Two modes of operation of the stylesheet are available: to produce either a private-use code list definition file, or a simplified non-UBL conformant code list definition file. This second option is available should it ever be necessary to produce a prototypical W3C Schema fragment from an arbitrary regularly-structured list of coded values, without needing to be UBL compliant.
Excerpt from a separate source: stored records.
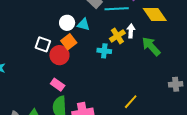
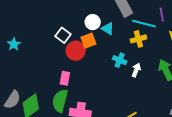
white arrow: (131, 31) -> (136, 70), moved
yellow cross: (117, 36) -> (138, 39), moved
pink rectangle: (58, 85) -> (65, 78), turned 48

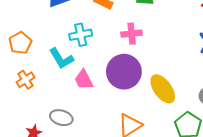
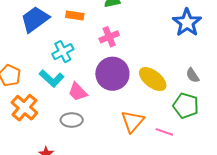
orange cross: (26, 80) -> (24, 108), size x1.5
gray ellipse: (61, 118) -> (72, 120), moved

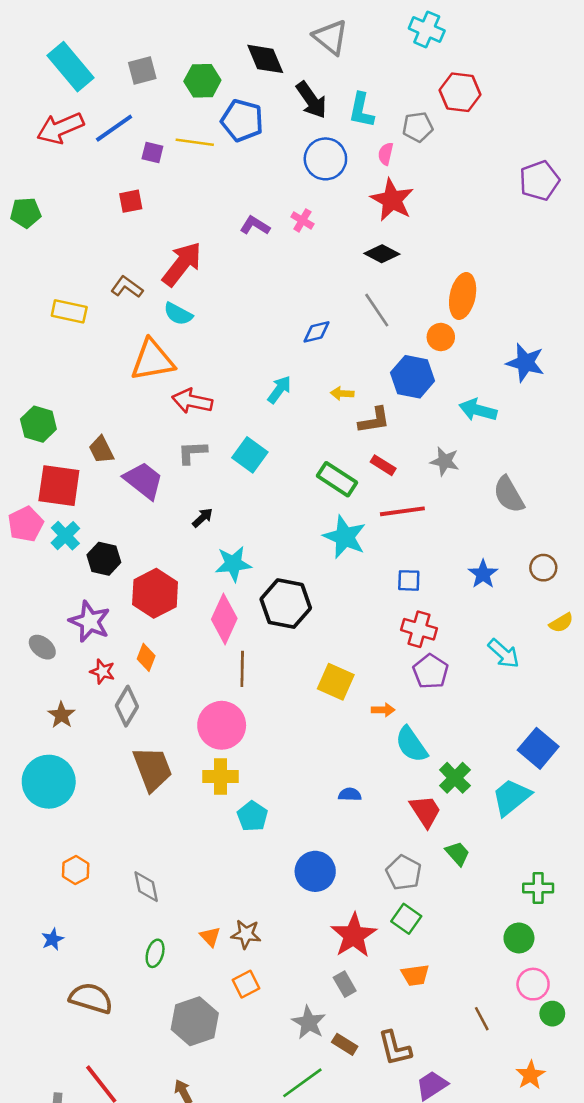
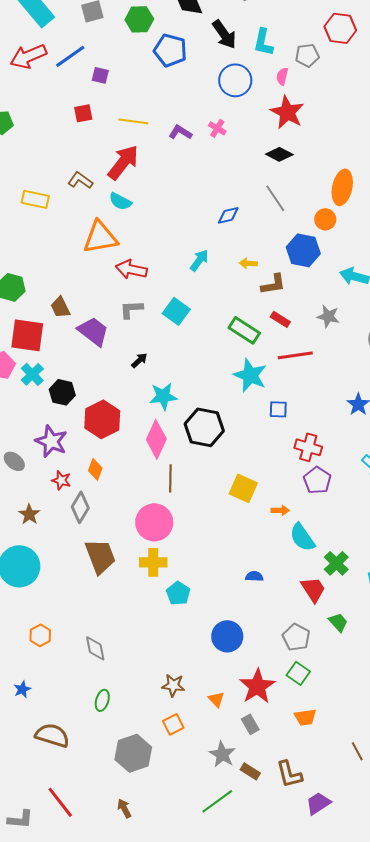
yellow line: (195, 142) -> (133, 121), moved
blue square: (409, 580) -> (278, 409), moved
orange triangle: (210, 937) -> (216, 699), moved

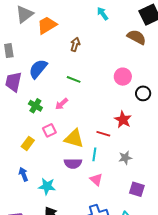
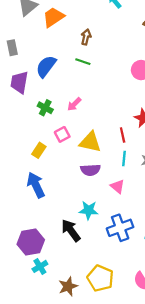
green line: (74, 79) -> (83, 62), moved
red line: (103, 134) -> (123, 135), turned 64
cyan line: (94, 154) -> (124, 158), moved
blue arrow: (23, 174) -> (36, 185), size x1.6
cyan star: (47, 186) -> (89, 210), moved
2.  Inputs to the stylesheet

The stylesheet does not have a main input XML source file as all input information is communicated through command line parameters that are conveyed to the stylesheet logic. Thus, any XML document can be specified during invocation, as it will be ignored. Given that the stylesheet itself is a well-formed XML document, these examples utilize the stylesheet file as the ignored source XML document. This design decision ensures the necessarily-documented resource URI strings that must be communicated through invocation parameters are bona fide in that they are utilized as the actual resource URI values during transformation.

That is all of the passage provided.